Muslims and other immigrants as New York Irish : The Rosy Scenario

History always offers imperfect analogies. Those who seek exact lessons for a situation will almost always be disappointed; those who seek validating examples of a course upon which they have already launched themselves will be rewarded. That is, in part, because the tale of human history is as complicated and flawed as human beings are, collectively and alone.

I'm not someone who holds to the idea of progress in itself. It may well be that there have been many civilisations where people have felt happy or at ease with the world other than this one. I suspect very much that that is not true, and I value science very highly; I am also aware that history is often written from the perspective of the privileged. Costume dramas and plays very rarely seek to put forward protagonists who live ordinary, or disadvantaged lives, for instance.

This week, though, I have been thinking of what two particular eras can show about the world at the minute. One is the period in which my doctoral thesis, such as it was, lived and breathed--that of the mid-nineteenth century.

In the Atlantic world, in the 1840s, Ireland's society exploded. This was in part a consequence of occupation by the larger island, in part because of a long legacy of religious war, oppression and separation, and in part because of the economic system that prevailed upon the island. Mostly, it was because of an infestation of the staple crop by an organism which caused a blight.

The explosion of Ireland resulted in population collapse. Irish people were pushed all around the Atlantic rim; to Liverpool and Manchester, near at home; to Montreal; to the American cities of the eastern seaboard and then deep into the interior; to Mexico and South America, and to Australia.

In the northern part of the Atlantic rim, they were representative of what was perceived to be an alien religion that would not assimilate. They faced race riots, and condemnation of their culture. With the robustly open American democratic system (for white men) to hand, those males who followed the women over--who in turn had followed large numbers of protestant, scots-irish and middle-class farmers over in the eighteenth century--organised their community's security.

They did so in several ways. In some places, they took over political parties, or formed large and aggressive factions within them, which some saw as gangs. They enforced community justice, but gained community access to public money, which upset indigenous populations. This was in part because, in doing so, they behaved like the Nika of the Hippodrome at the time of Justinian; as large, aggressive gangs that found their sport in directed hooliganism.

In other areas, as in New York City (then simply Manhattan), Irish catholics were drawn behind highly aggressive clerics, such as John Hughes, the first Archbishop of New York.
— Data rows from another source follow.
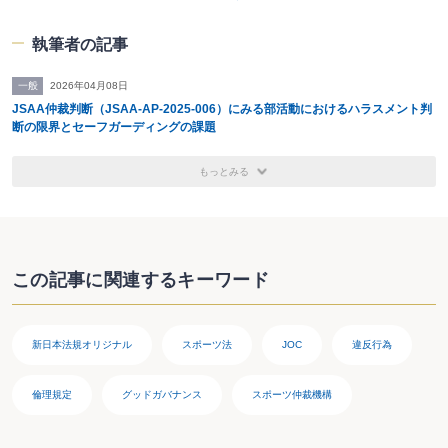
2012.01～ 金沢工業大学虎ノ門大学院 准教授（メディ
ア・エンタテインメントマネジメント領域）
執筆者の記事
2018.04～ 金沢工業大学虎ノ門大学院 教授（メディ
ア・エンタテインメントマネジメント領域）
一般
2026年04月08日
2021.08～ パークス法律事務所
JSAA仲裁判断（JSAA-AP-2025-006）にみる部活動におけるハラスメント判
断の限界とセーフガーディングの課題
【著書】
「デジタルコンテンツ法の最前線」共著,商事法務研究
もっとみる
会,2009
「詳解スポーツ基本法」共著,成文堂,2010
「スポーツ事故の法務 裁判例からみる安全配慮義務と責
任論」創耕舎、2013
「スポーツ権と不祥事処分をめぐる法実務―スポーツ基本
この記事に関連するキーワード
法時代の選手に対する適正処分のあり方」共著,第一東京弁
護士会総合法律研究所研究叢書,清文社,2013
「スポーツにおける真の勝利－暴力に頼らない指導」共著,
エイデル研究所,2013
新日本法規オリジナル
スポーツ法
JOC
違反行為
「スポーツガバナンス 実践ガイドブック」共著,民事法研
究会,2014
倫理規定
グッドガバナンス
スポーツ仲裁機構
「スポーツにおける真の指導力ー部活動にスポーツ基本法
を活かす」共著,エイデル研究所,2014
Hughes intervened in political debates directly, set up church schools, and associated himself with the top of the Whig and Democratic parties in his state and nationally.

A third group organised themselves into what became probably the Atlantic World's best-organised terrorist conspiracy--ultimately, but not initially, the Fenians--, funded by American money, often trained in the British and American armies, part secular, part community-catholic. Its aim was to cause an uprising in Ireland, and to organise in communities across the Atlantic world. In 1848, 1867, and in a bombing campaign in Britain in the later nineteenth century, it sought to achieve its goal. Some of its members became people who were involved in the foundation of Canada; some became very close to American secretaries of state; some were accorded religious memorial rites in New York churches.
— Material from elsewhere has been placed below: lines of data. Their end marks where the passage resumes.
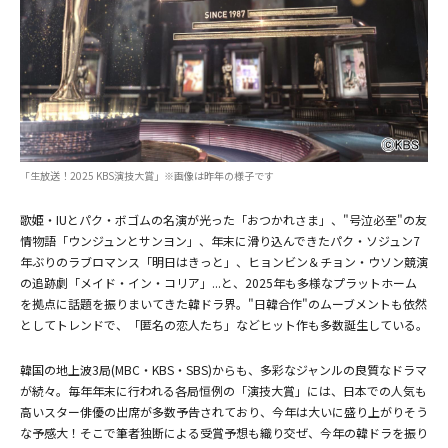
(C)KBS
「生放送！2025 KBS演技大賞」※画像は昨年の様子です
歌姫・IUとパク・ボゴムの名演が光った「おつかれさま」、"号泣必至"の友
情物語「ウンジュンとサンヨン」、年末に滑り込んできたパク・ソジュン7
年ぶりのラブロマンス「明日はきっと」、ヒョンビン＆チョン・ウソン競演
の追跡劇「メイド・イン・コリア」...と、2025年も多様なプラットホーム
を拠点に話題を振りまいてきた韓ドラ界。"日韓合作"のムーブメントも依然
としてトレンドで、「匿名の恋人たち」などヒット作も多数誕生している。
韓国の地上波3局(MBC・KBS・SBS)からも、多彩なジャンルの良質なドラマ
が続々。毎年年末に行われる各局恒例の「演技大賞」には、日本での人気も
高いスター俳優の出席が多数予告されており、今年は大いに盛り上がりそう
な予感大！そこで筆者独断による受賞予想も織り交ぜ、今年の韓ドラを振り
The secular world, which was in truth a world of Calvinism, Baptism, and officialised Protestantism, was outraged, seeing in the immigrants crime, cultural destruction, and the end of days. Men such as Samuel Morse saw catholic hordes as invaders who would destroy an emerging global community connected by his code and telegraph, which would enable one of the first targeted lightning wars on the part of the anglo-saxon peoples against the Ethiopians as early as 1866. Some thought that the solution was an Anglo-American alliance, a League against darkness, Catholicism and lesser peoples, such as most of the history faculties in Oxford and Cambridge. Some destroyed the Whig party over the issue, and embraced nativism.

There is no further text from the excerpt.